Brak! Pintu kaca itu tertutup dengan sangat keras hingga menimbulkan getaran.

    "Akhh … berengsek!!" jerit Dave.

Dave tidak lagi mengenali sosok ayahnya yang sekarang. Ayahnya benar-benar berubah setelah kepergian mama dan adik perempuannya dalam kecelakaan tragis.

    Krek!

    "Kak, Dave …."

    Dave menoleh ke sumber suara yang terdengar sangat lirih. Di ambang pintu Aleeya berdiri, matanya sembab dengan berderai air mata.

    "Aleeya, kamu kenapa? Apa yang terjadi?" tanya Dave yang terkejut dengan kehadiran Aleeya. Ia bergegas mendekati Aleeya.

    "Stop! Jangan mendekat!" jerit Aleeya sambil mengulurkan tangan.

    "Ada apa Aleeya?" Dave tetap mendekati Aleeya yang menentangnya.

    "Gue bilang jangan mendekat!!" bentak Aleeya.

    "Kenapa?!" Dave merasa panik hingga nada bicaranya meninggi.

    "Elo jahat, Dave! Kalian Penjahat! Gue denger semua obrolan lo dengan Tuan Bagas!" tutur Aleeya, "Kenapa kalian jahat sama gue? Kenapa, Dave? Hiks … hiks," lanjut Aleeya dengan terisak.

    "Aleeya, aku bisa jelasin. Kita bisa bicarain ini baik-baik, oke?" ajak Dave.

    "Enggak ada yang perlu dibicarakan. Semua sudah jelas, aku mendengarnya," balas Aleeya sembari menggelengkan kepalanya.

    "Aku minta maaf, aku sa—" 

    "Cukup!!" pekik Aleeya dengan mata terpejam, "Apa yang terjadi lima tahun lalu, Dave? Kenapa kalian ingin membalas semua padaku?" tanya Aleeya dengan suara bergetar. Ia mencoba mengingat lima tahun ke belakang, tetapi tidak ada peristiwa yang janggal.

    "Tidak ada Aleeya, kamu hanya salah paham," jawab Dave dengan lembut. Perlahan ia mendekati Aleeya.

HubunganDave dengan Aleeya memang hanya sebagian dari rencana. Namun, perasaan itu begitu nyata, dan Dave akui bahwa hati Dave telah jatuh pada Aleeya.
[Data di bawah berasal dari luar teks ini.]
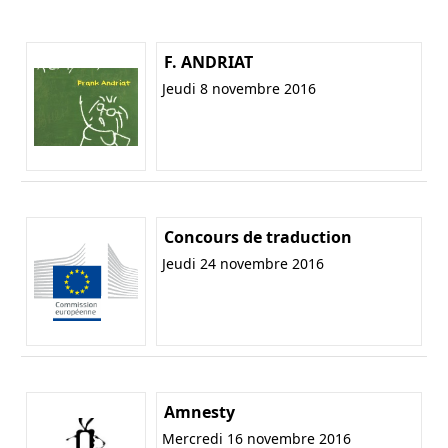
F. ANDRIAT
Jeudi 8 novembre 2016
Concours de traduction
Jeudi 24 novembre 2016
Amnesty
Mercredi 16 novembre 2016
    "Apa benar, kau sudah menikah?" tanya Aleeya yang sebenarnya lebih mengusik pikirannya saat ini.

    Hening beberapa saat sebelum Dave menjawab, "Maafkan aku Aleeya." Dave merengkuh tubuh Aleeya. "Maafkan aku," ucap Dave yang semakin mempererat pelukannya.

     Aleeya membekap mulut, tubuhnya bergetar hebat akibat isak tangis yang semakin menjadi. Pengakuan Dave membuat hati Aleeya tersayat, hingga detak jantung seakan ikut berhenti. Aleeya masih belum percaya, pria yang sangat ia cintai, ia kenal baik, dan ia percayai ternyata duri dalam hubungan mereka. Dave sang kekasih adalah pria brengsek yang pernah Aleeya kenal. Bagaimana semua bisa terjadi selama tiga tahun ini? Mengapa ia tidak pernah curiga sama sekali dengan kejahatan Dave? Yah, Aleeya merasa telah di butakan dengan cinta. Apa yang terjadi? Aleeya terus bertanya dalam benak.

    Aleeya menghentakkan tubuh menjauh dari Dave. Namun, pelukan Dave sangat erat hingga tenaga kecil Aleeya tidak berguna.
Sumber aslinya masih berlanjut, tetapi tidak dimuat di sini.